Votata a carpire i grandi nomi della musica negli spostamenti da una città all’altra durante i loro tour internazionali, la stagione cameristica del Teatro Comunale di Treviso non poteva non presentare il violinista Leonidas Kavakos al fianco del suo fido pianista Enrico Pace.

Della seconda Suite Italienne di Stravinskij bisognerà attendere almeno il secondo o il terzo brano dell’opera per comprendere le intenzioni del duo, quando la naturalezza del cantabile del violino privilegia invisibili peripezie virtuosistiche su un fondale pianistico estremamente attento a rendere con chiarezza i minimi elementi chiaroscurali di ogni singola pagina. Così il fluire del pianoforte inciampa in brillanti acciaccature che evidenziano l’armonia del Neoclassicismo di Stravisnkij mentre il violino copre l’intera gamma sonora in passaggi velocissimi, le cui singole note si allineano a parità di calibro, aleggiando in sonorità tenue di raffinata impalpabilità. Ne deriva un innato senso della forma, metabolizzato dai componenti di questo duo cameristico, il cui cerchio si chiude nel brio conclusivo del Minuetto e finale.

Un netto cambio di registro si impone con l’esecuzione della Prima Sonata di Prokofiev, che suggerisce un notevole scavo introspettivo radicato in sonorità del registro grave e caratterizzato nelle diffuse sospensioni emozionali del primo movimento, nelle taglienti inquadrature dell’Allegro brusco, prima di concludersi nell’Allegrissimo finale.

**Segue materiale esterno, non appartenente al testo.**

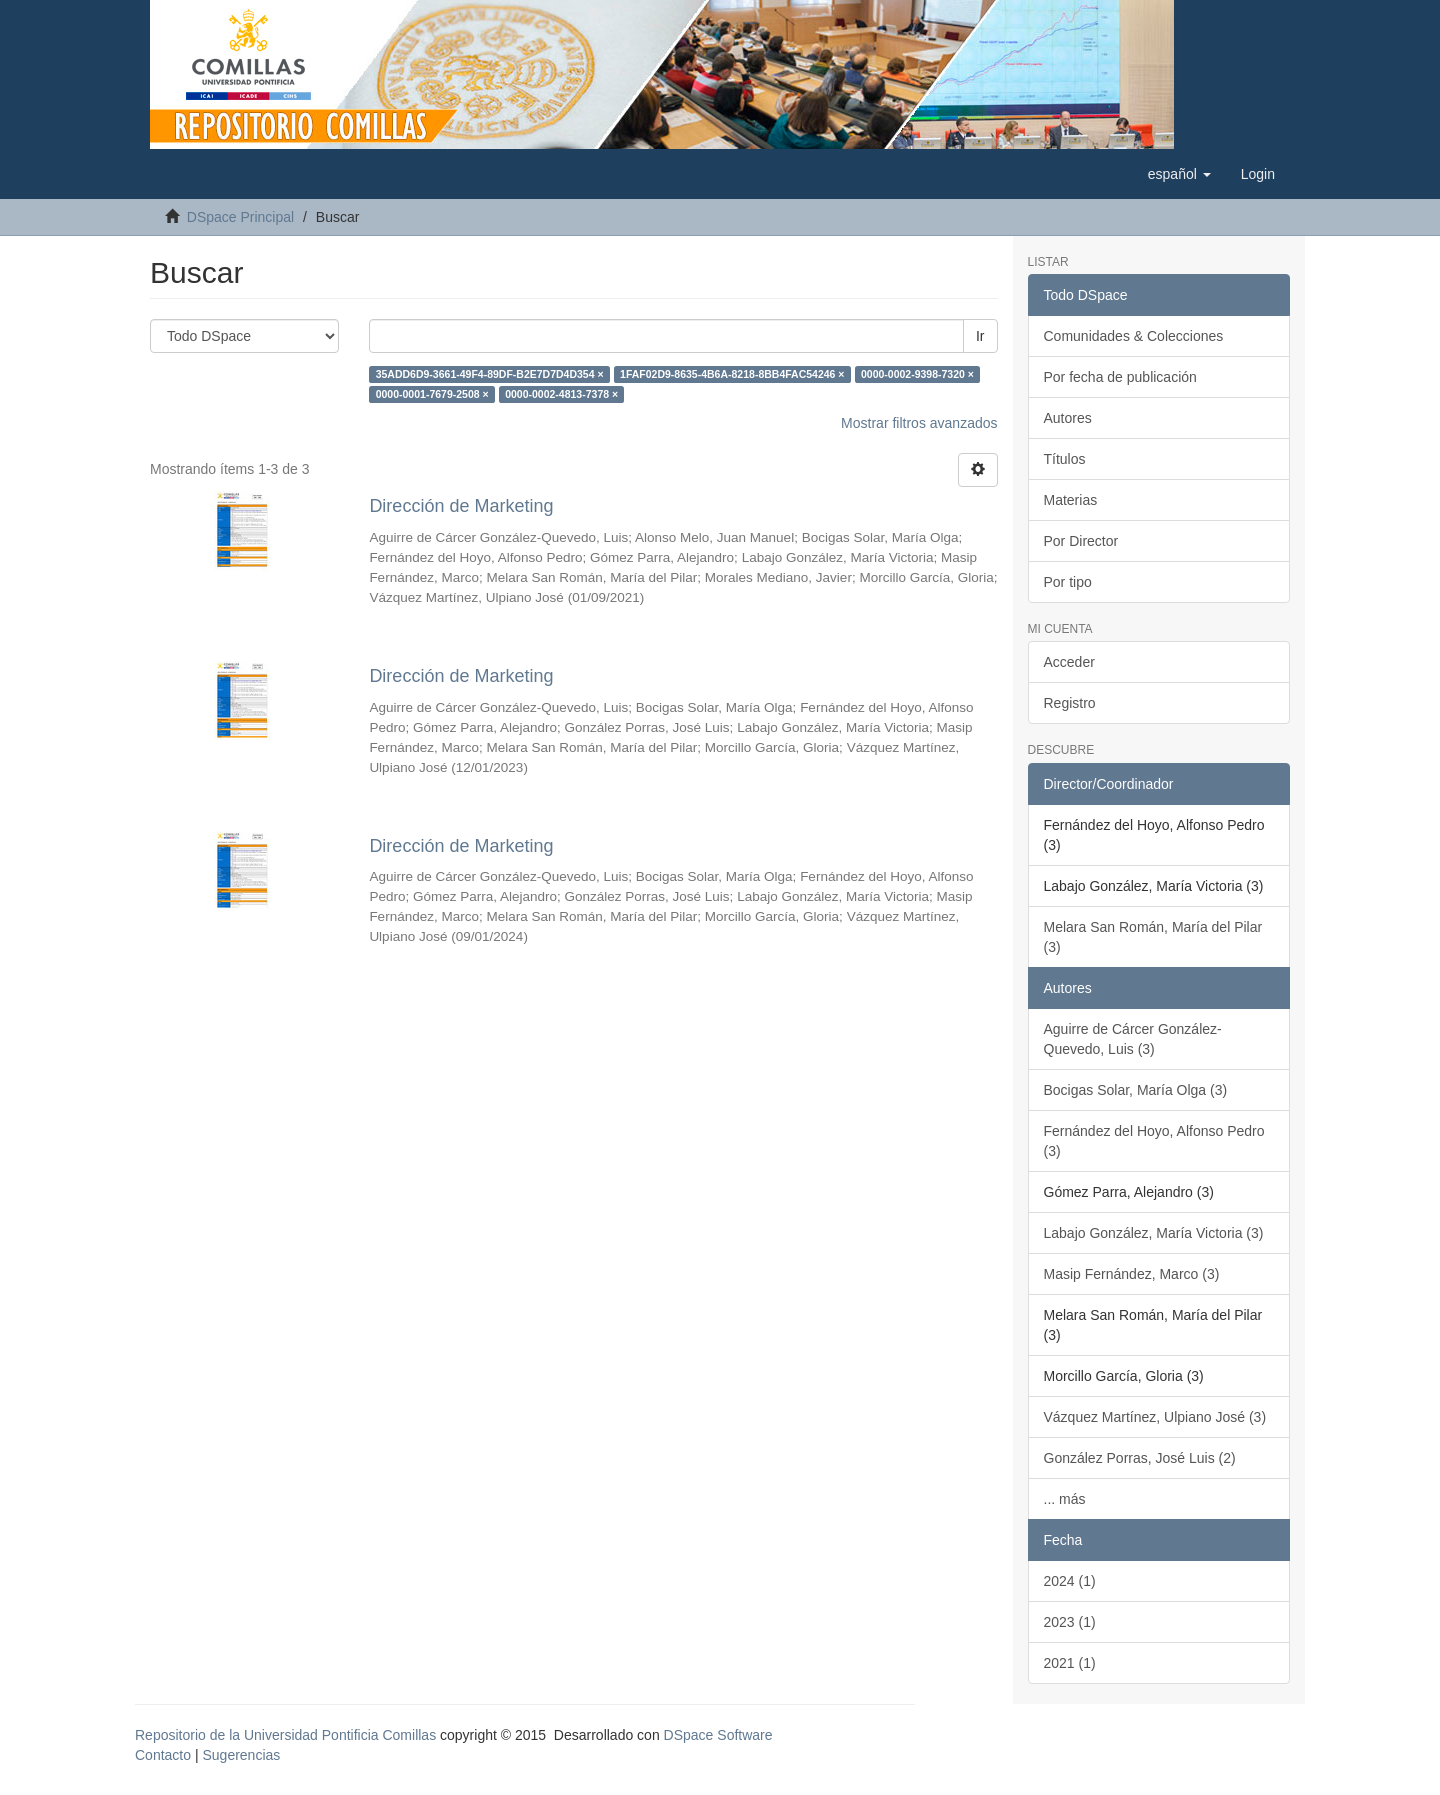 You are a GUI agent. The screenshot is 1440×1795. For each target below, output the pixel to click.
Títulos (1065, 459)
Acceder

Qui la necessità di intravedere una possibile emersione di spirito è data dal precedente movimento cui la cantabilità del violino si muove stuzzicato dai delicatissimi quanto brillanti passaggi del pianoforte, alimentati dalle possibilità tecniche ed espressive dei componenti di questo affiatato duo.

Nella seconda parte del concerto, l’esecuzione di Distance de fée di Toru Takemitsu viene posticipata da una pausa eccessivamente abbondante, almeno secondo il giudizio del pubblico che tenta di riportare i due musicisti sul palco con ripetuti applausi, per poi molestarne l’intesa con evidenti chiacchiericci uniti a squilli elettronici di ogni genere, quasi a testare la tenuta di Kavakos, evidentemente seccato. Ad allarme rientrato, nulla ha più minacciato l’andamento del concerto, avviato con il brano di Takemitsu sul ricordo di sonorità debussiane, fino alla monumentale Sonata di Franck, che se da un lato pone in evidenza l’impegno del pianista, dall’altro sancisce l’intesa di questi due straordinari musicisti su ripetuti cicli di applausi del pubblico in sala.